Forum Discussion
REading the help topic you referenced on this... In this case, "debugging" is a coding act, not a tool function. To "debug" code, in the days before IDE's that have a lot of bells and whistles, you would run your code, look for errors, fix them, rerun, etc. You would add specific code into your application you're debugging to do logging, etc., as you're running to be able to determine what is going on.
I just tried... and no, break points don't work. And, again, I can kind of understand why. While the extension is not encapsulated as a TCX, it is, in a way, "compiled" into TestComplete. There's a thread (or threads) in TestCOmplete that run the code in the extensions... the debugging of scripts with breakpoints and such are in a different thread entirely.
Now... I agree, it would be nice to have the breakpoints and such work. Feel free to make it a feature request and, when you do, I'll vote it up. But, in the meantime, what you're doing will work just fine, you'll just need to get a little more down and dirty in your code to figure out what problems you may be having. Add logging statements to expose variable values, code conditions, etc and then, after you run something, go back and check again.
If you truly want to use the breakpoints... then yes, you'll need to create some sort of test harness to test the functions of your script extension.
ok, thank you.
Yes, this actually should be a good (nearly expected) improvement.
I am surprises I am the first one who discovered this... honestly.

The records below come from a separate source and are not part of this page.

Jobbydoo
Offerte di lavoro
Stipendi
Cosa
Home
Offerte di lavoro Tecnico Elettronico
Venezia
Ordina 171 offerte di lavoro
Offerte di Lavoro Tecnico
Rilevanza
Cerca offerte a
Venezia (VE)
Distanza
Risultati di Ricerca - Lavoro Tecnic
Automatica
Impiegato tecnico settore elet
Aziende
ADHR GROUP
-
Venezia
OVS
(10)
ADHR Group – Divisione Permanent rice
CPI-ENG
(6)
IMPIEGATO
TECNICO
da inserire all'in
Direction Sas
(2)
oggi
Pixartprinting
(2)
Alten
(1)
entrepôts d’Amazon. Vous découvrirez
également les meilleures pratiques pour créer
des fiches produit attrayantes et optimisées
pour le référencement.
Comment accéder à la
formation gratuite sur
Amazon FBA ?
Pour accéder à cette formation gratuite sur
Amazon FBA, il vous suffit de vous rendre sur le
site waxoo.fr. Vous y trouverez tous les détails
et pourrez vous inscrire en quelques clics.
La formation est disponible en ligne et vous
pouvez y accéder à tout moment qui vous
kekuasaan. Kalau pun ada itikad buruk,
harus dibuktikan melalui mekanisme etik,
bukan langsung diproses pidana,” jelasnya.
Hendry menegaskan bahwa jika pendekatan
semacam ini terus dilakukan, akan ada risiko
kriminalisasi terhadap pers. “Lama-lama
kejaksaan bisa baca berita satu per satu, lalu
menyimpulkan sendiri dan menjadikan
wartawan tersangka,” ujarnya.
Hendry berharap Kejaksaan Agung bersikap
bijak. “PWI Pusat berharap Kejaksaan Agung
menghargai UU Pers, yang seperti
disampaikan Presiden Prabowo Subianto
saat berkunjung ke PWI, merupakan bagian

When people write script extentions are they so good they don't make any mistake so they don't need to debug (real-time) as well as the other kind of scripts?
Debug scripts by log.messages brings me back to early 90s, which is something I did for a loooong time!
But I must be really bad on that!!! LOL
Anyway, we'll do our best to test the single routines in a separated script and eventually pack them into a script extension object.
Thank you very much.
- tristaanogre8 years agoEsteemed Contributor
Not the first one to notice, no... Just that those of us who do write them have gotten used to doing debugging "the hard way".